During my career in software development, I have encountered three particularly strange project schedules. In general, managers schedule work on a project to determine what it will cost and how long it will take to do it, and then they track actual progress to see whether the project is on schedule. This is actually an exercise in futility, as it is impossible to plan how long an interesting software project will take (Here's a proof of that by J. P. Lewis). But tracking actual progress does help us to know how we're doing, and sometimes even how good the developers are. When actual progress is much less than planned progress, we know we've got to do something.

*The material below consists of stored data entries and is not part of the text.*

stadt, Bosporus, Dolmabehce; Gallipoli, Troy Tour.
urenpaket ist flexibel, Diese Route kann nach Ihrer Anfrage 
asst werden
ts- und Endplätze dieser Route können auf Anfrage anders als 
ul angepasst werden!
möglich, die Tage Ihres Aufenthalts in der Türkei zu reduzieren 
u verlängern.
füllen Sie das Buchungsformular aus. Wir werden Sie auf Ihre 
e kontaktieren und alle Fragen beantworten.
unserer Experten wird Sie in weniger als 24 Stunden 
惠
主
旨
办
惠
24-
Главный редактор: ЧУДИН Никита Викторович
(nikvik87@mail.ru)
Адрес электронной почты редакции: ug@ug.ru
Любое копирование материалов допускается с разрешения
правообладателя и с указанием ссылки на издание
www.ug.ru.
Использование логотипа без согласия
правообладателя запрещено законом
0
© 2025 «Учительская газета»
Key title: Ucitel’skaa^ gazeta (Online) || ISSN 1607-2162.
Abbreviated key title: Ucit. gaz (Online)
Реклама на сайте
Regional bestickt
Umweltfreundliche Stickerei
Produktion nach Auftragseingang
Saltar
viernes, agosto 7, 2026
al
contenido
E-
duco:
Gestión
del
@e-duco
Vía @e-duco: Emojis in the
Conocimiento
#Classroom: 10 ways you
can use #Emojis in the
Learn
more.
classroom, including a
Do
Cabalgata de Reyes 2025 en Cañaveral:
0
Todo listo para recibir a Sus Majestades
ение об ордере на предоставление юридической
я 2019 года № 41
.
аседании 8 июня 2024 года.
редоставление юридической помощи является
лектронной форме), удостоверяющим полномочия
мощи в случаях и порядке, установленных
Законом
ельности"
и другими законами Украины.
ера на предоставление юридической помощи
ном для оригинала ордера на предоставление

1. I was particularly struck by one director who clearly kept no schedules at all. “Art,” I said, “Why don't you keep schedules for all your projects?”
If I knew how far behind I was,” Art said, “I wouldn't be able to sleep nights.”

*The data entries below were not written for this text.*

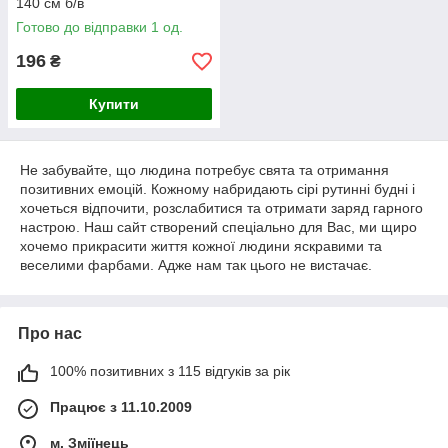
140 см б/в
Готово до відправки 1 од.
196
₴
Купити
Не забувайте, що людина потребує свята та отримання
позитивних емоцій. Кожному набридають сірі рутинні будні і
хочеться відпочити, розслабитися та отримати заряд гарного
настрою. Наш сайт створений спеціально для Вас, ми щиро
хочемо прикрасити життя кожної людини яскравими та
веселими фарбами. Адже нам так цього не вистачає.
Про нас
100% позитивних з 115 відгуків за рік
Працює з 11.10.2009
м. Зміїнець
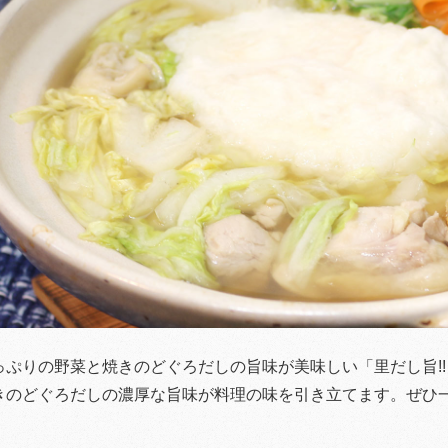
っぷりの野菜と焼きのどぐろだしの旨味が美味しい「里だし旨!!
きのどぐろだしの濃厚な旨味が料理の味を引き立てます。ぜひ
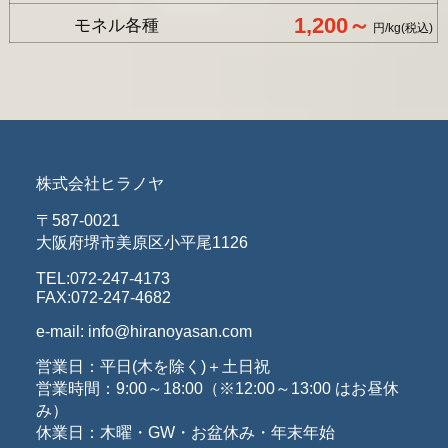
1,200～
モネル各種
円/kg(税込)
株式会社ヒラノヤ
〒587-0021
大阪府堺市美原区小平尾1126
TEL:072-247-4173
FAX:072-247-4682
e-mail: info@hiranoyasan.com
営業日：平日(木を除く)＋土日祝
営業時間：9:00～18:00（※12:00～13:00 はお昼休
み）
休業日：木曜・GW・お盆休み・年末年始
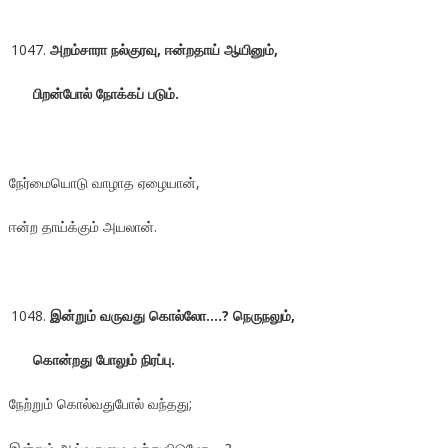
அறம்சாரா நல்குரவு, ஈன்றதாய் ஆயினும்,
பிறன்போல் நோக்கப் படும்.
நேர்மையொடு வாழாத ஏழையான்,
ஈன்ற தாய்க்கும் அயலான்.
இன்றும் வருவது கொல்லோ….? நெருநலும்,
கொன்றது போலும் நிரப்பு.
நேற்றும் கொல்வதுபோல் வந்தது;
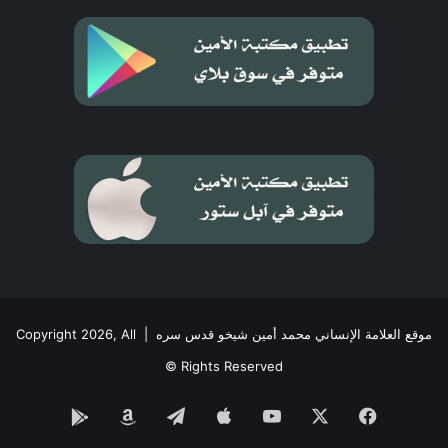
موقع العلامة الإنساني محمد أمين شيخو قدس سره
| Copyright 2026, All
Rights Reserved ©
فيسبوك
‫X
‫YouTube
تيلقرام
Google
Amazon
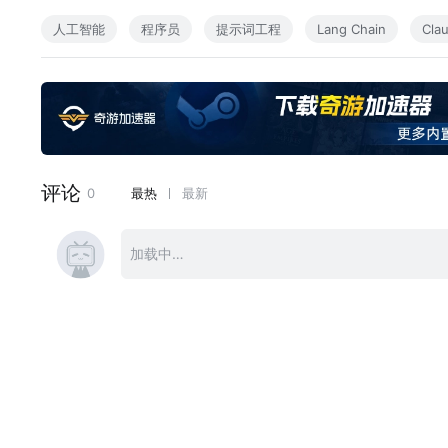
3.将 Claude Code 最佳实践应用于三个项目：探索和开发
人工智能
程序员
提示词工程
Lang Chain
Cla
换为仪表板，以及从 Figma 模型构建 Web 应用程序。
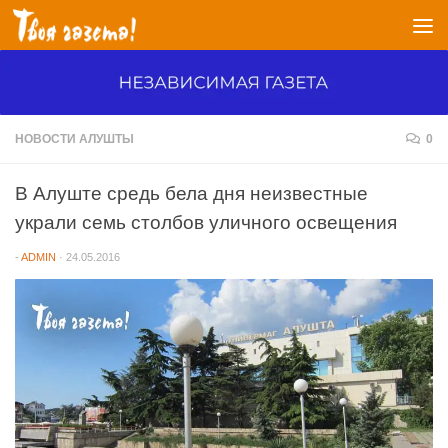
Перейти к содержимому
НОВОСТИ АЛУШТЫ
0
В Алуште средь бела дня неизвестные
украли семь столбов уличного освещения
-
ADMIN
·
24.05.2016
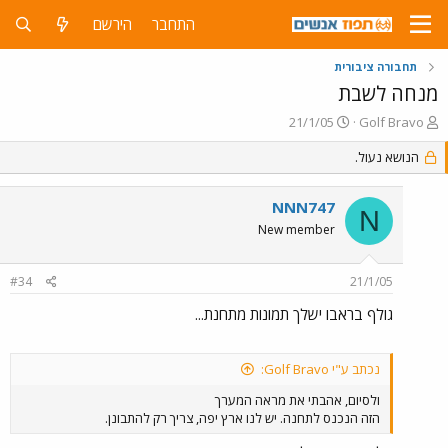
התחבר
הירשם
תחבורה ציבורית
מנחה לשבת
פ
פ
21/1/05
Golf Bravo
ו
ו
ת
הנושא נעול.
ר
ח
ס
ה
ם
NNN747
נ
ב
N
ו
ת
New member
ש
א
א
ר
#34
21/1/05
י
ך
גולף בראבו ישלך תמונות מתחנת...
נכתב ע"י Golf Bravo:
ולסיום, אהבתי את מראה המערך
הזה הנכנס לתחנה. יש לנו ארץ יפה, צריך רק להתבונן.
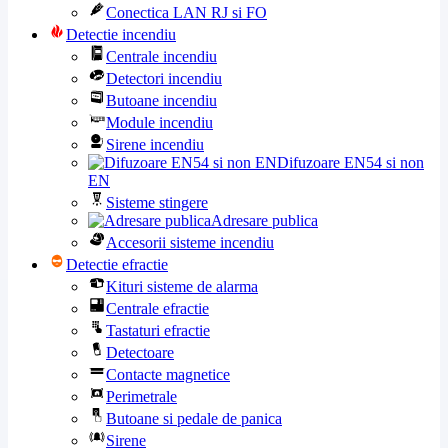
Conectica LAN RJ si FO
Detectie incendiu
Centrale incendiu
Detectori incendiu
Butoane incendiu
Module incendiu
Sirene incendiu
Difuzoare EN54 si non
EN
Sisteme stingere
Adresare publica
Accesorii sisteme incendiu
Detectie efractie
Kituri sisteme de alarma
Centrale efractie
Tastaturi efractie
Detectoare
Contacte magnetice
Perimetrale
Butoane si pedale de panica
Sirene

2. Another director I worked for kept a beautiful hand-drawn schedule (he had once been a draftsman) locked in his desk, and it was rarely shown to someone in time of great need. (I glimpsed it once.) His staff knew this was ridiculous; you can have some confidence in a schedule if your whole team likes it, but if you're afraid to show the schedule to the people who are doing the work, it's probably imbecilic. I don't know what the schedule predicted, but we made painfully slow progress on this project.

3. Another group I worked with had only one copy of their project schedule. It was three feet high and forty feet long, and was printed once a month on a special printer after it was updated. Everyone was welcome to examine this schedule (it was pinned to three walls in a large room), but hardly anyone was able to grok it. This project eventually went up in flames and was canceled.